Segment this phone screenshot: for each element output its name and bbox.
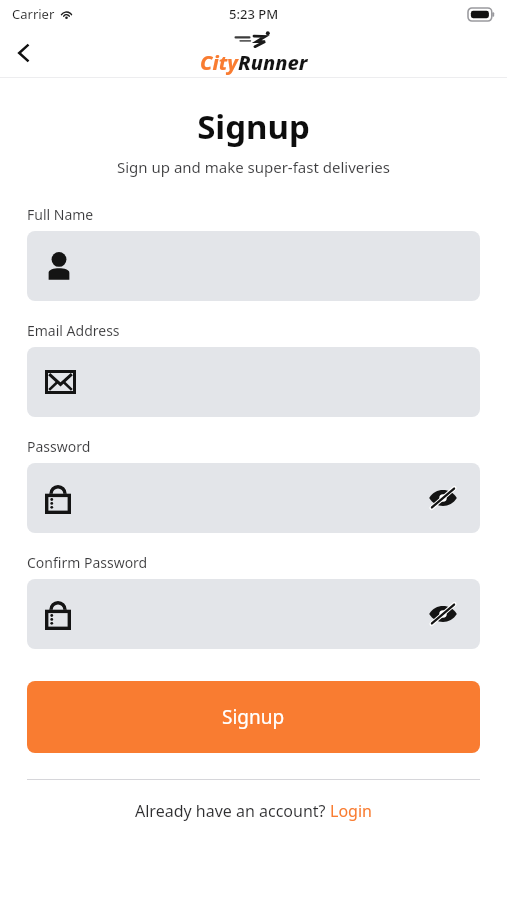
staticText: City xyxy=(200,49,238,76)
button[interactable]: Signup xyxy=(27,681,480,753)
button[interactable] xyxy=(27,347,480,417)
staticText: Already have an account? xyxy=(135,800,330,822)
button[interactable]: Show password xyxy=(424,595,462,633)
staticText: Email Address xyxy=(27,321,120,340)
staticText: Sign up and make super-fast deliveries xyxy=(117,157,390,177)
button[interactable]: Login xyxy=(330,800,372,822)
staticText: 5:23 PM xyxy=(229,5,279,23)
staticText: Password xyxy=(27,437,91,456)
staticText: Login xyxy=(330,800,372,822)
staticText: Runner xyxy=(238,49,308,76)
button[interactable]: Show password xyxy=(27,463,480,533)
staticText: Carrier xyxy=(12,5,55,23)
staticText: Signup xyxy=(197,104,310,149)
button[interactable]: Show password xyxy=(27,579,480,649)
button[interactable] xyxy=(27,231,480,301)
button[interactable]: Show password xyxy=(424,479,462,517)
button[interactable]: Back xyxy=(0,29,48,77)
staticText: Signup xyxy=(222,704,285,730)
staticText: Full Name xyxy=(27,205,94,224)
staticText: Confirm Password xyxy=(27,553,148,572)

───

## Exercise goal
Each record above needs to be retyped exactly, without any pictures.

## Answer space
Segment this phone screenshot: for each element output its name and bbox.
staticText: City xyxy=(200,49,238,76)
button[interactable]: Signup xyxy=(27,681,480,753)
button[interactable] xyxy=(27,347,480,417)
staticText: Already have an account? xyxy=(135,800,330,822)
button[interactable]: Show password xyxy=(424,595,462,633)
staticText: Email Address xyxy=(27,321,120,340)
staticText: Sign up and make super-fast deliveries xyxy=(117,157,390,177)
button[interactable]: Login xyxy=(330,800,372,822)
staticText: 5:23 PM xyxy=(229,5,279,23)
staticText: Password xyxy=(27,437,91,456)
staticText: Login xyxy=(330,800,372,822)
staticText: Runner xyxy=(238,49,308,76)
button[interactable]: Show password xyxy=(27,463,480,533)
staticText: Carrier xyxy=(12,5,55,23)
staticText: Signup xyxy=(197,104,310,149)
button[interactable]: Show password xyxy=(27,579,480,649)
button[interactable] xyxy=(27,231,480,301)
button[interactable]: Show password xyxy=(424,479,462,517)
button[interactable]: Back xyxy=(0,29,48,77)
staticText: Signup xyxy=(222,704,285,730)
staticText: Full Name xyxy=(27,205,94,224)
staticText: Confirm Password xyxy=(27,553,148,572)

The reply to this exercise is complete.